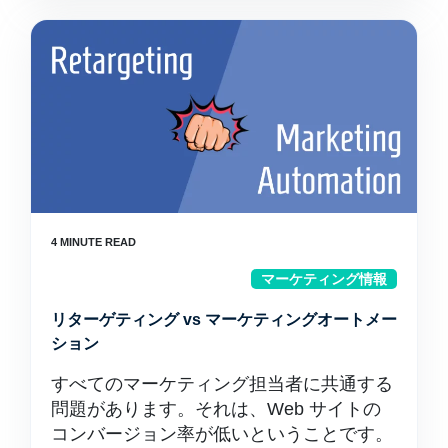
マーケティング情報
リターゲティング vs マーケティングオートメー
ション
すべてのマーケティング担当者に共通する
問題があります。それは、Web サイトの
コンバージョン率が低いということです。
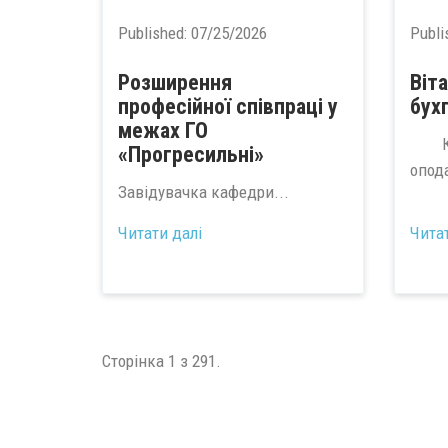
Published:
07/25/2026
Publi
Розширення
Віт
професійної співпраці у
бух
межах ГО
Коле
«Прогресильні»
опода
Завідувачка кафедри...
Читати далі
Чита
Сторінка 1 з 291.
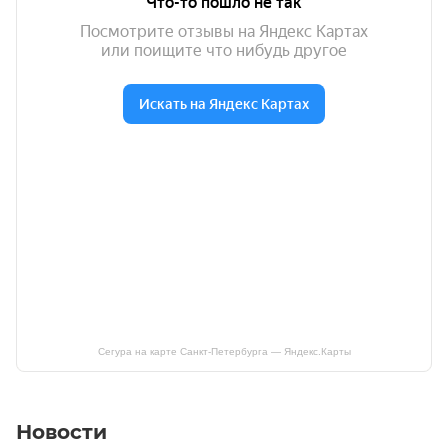
Сегура на карте Санкт‑Петербурга — Яндекс.Карты
Новости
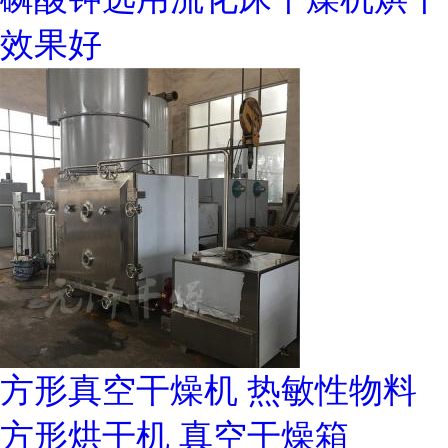
效果好
方形真空干燥机 热敏性物料
方形烘干机 真空干燥箱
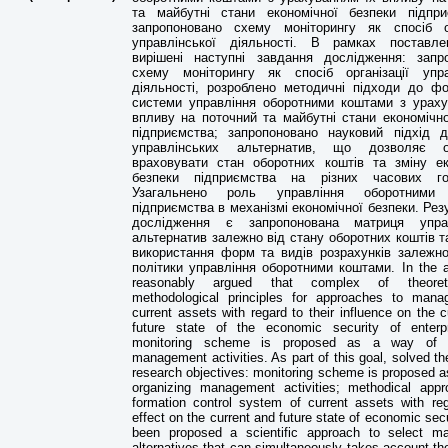
та майбутні стани економічної безпеки підпр
запропоновано схему моніторингу як спосіб ор
управлінської діяльності. В рамках поставл
вирішені наступні завдання дослідження: запр
схему моніторингу як спосіб організації упра
діяльності, розроблено методичні підходи до ф
системи управління оборотними коштами з ураху
впливу на поточний та майбутні стани економічно
підприємства; запропоновано науковий підхід 
управлінських альтернатив, що дозволяє о
враховувати стан оборотних коштів та зміну ек
безпеки підприємства на різних часових гор
Узагальнено роль управління оборотними
підприємства в механізмі економічної безпеки. Ре
дослідження є запропонована матриця управ
альтернатив залежно від стану оборотних коштів т
використання форм та видів розрахунків залежно
політики управління оборотними коштами. In the art
reasonably argued that complex of theoret
methodological principles for approaches to mana
current assets with regard to their influence on the 
future state of the economic security of enterp
monitoring scheme is proposed as a way of o
management activities. As part of this goal, solved th
research objectives: monitoring scheme is proposed a
organizing management activities; methodical app
formation control system of current assets with reg
effect on the current and future state of economic sec
been proposed a scientific approach to select m
alternatives that can simultaneously takes account th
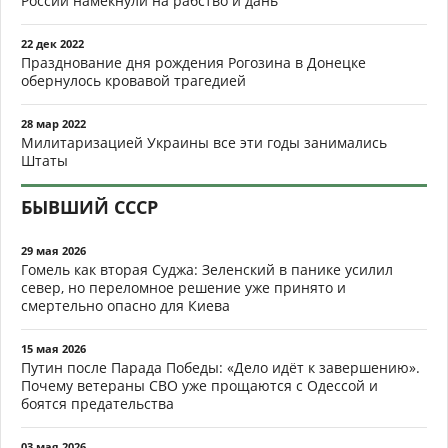
России намекнули на рабство и дань
22 дек 2022
Празднование дня рождения Рогозина в Донецке
обернулось кровавой трагедией
28 мар 2022
Милитаризацией Украины все эти годы занимались
Штаты
БЫВШИЙ СССР
29 мая 2026
Гомель как вторая Суджа: Зеленский в панике усилил
север, но переломное решение уже принято и
смертельно опасно для Киева
15 мая 2026
Путин после Парада Победы: «Дело идёт к завершению».
Почему ветераны СВО уже прощаются с Одессой и
боятся предательства
03 мая 2026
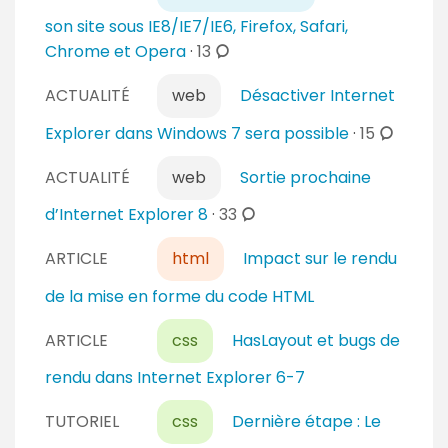
r
t
m
son site sous IE8/IE7/IE6, Firefox, Safari,
e
a
e
c
Chrome et Opera
·
13
s
i
n
o
r
t
ACTUALITÉ
web
Désactiver Internet
m
e
a
m
c
Explorer dans Windows 7 sera possible
·
15
s
i
e
o
r
n
ACTUALITÉ
web
Sortie prochaine
m
e
t
m
c
d’Internet Explorer 8
·
33
s
a
e
o
i
n
ARTICLE
html
Impact sur le rendu
m
r
t
m
de la mise en forme du code HTML
e
a
e
s
i
n
ARTICLE
css
HasLayout et bugs de
r
t
rendu dans Internet Explorer 6-7
e
a
s
i
TUTORIEL
css
Dernière étape : Le
r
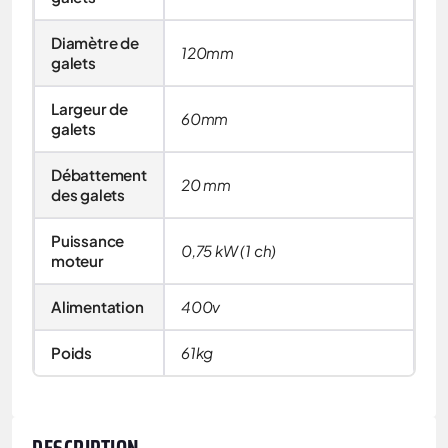
Diamètre de
120mm
galets
Largeur de
60mm
galets
Débattement
20 mm
des galets
Puissance
0,75 kW (1 ch)
moteur
Alimentation
400v
Poids
61kg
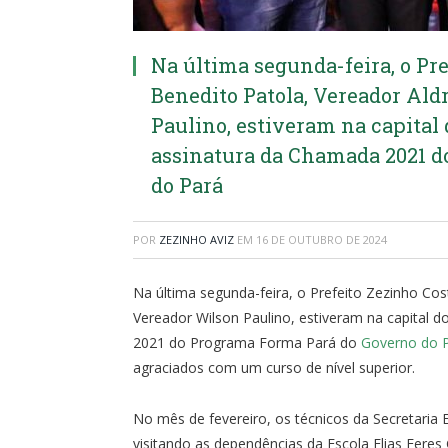
Na última segunda-feira, o Pre
Benedito Patola, Vereador Ald
Paulino, estiveram na capital 
assinatura da Chamada 2021 d
do Pará
POR
ZEZINHO AVIZ
EM
16 DE OUTUBRO DE 2024
Na última segunda-feira, o Prefeito Zezinho Cost
Vereador Wilson Paulino, estiveram na capital 
2021 do Programa Forma Pará do
Governo do 
agraciados com um curso de nível superior.
No mês de fevereiro, os técnicos da Secretaria 
visitando as dependências da Escola Elias Feres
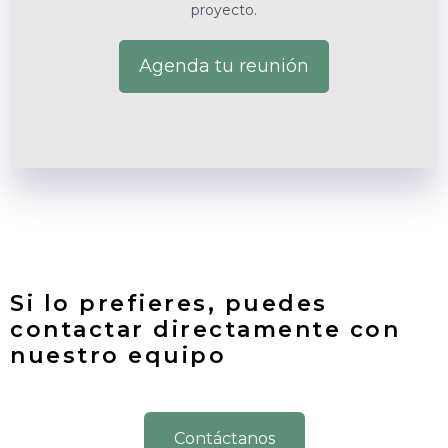
proyecto.
Agenda tu reunión
Si lo prefieres, puedes
contactar directamente con
nuestro equipo
Contáctanos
□ □ □ □
## Directions
Once a line of the records is found to contain "дослідження", copy it out.

## Output for this task
вирішені наступні завдання дослідження: запр
дослідження є запропонована матриця управ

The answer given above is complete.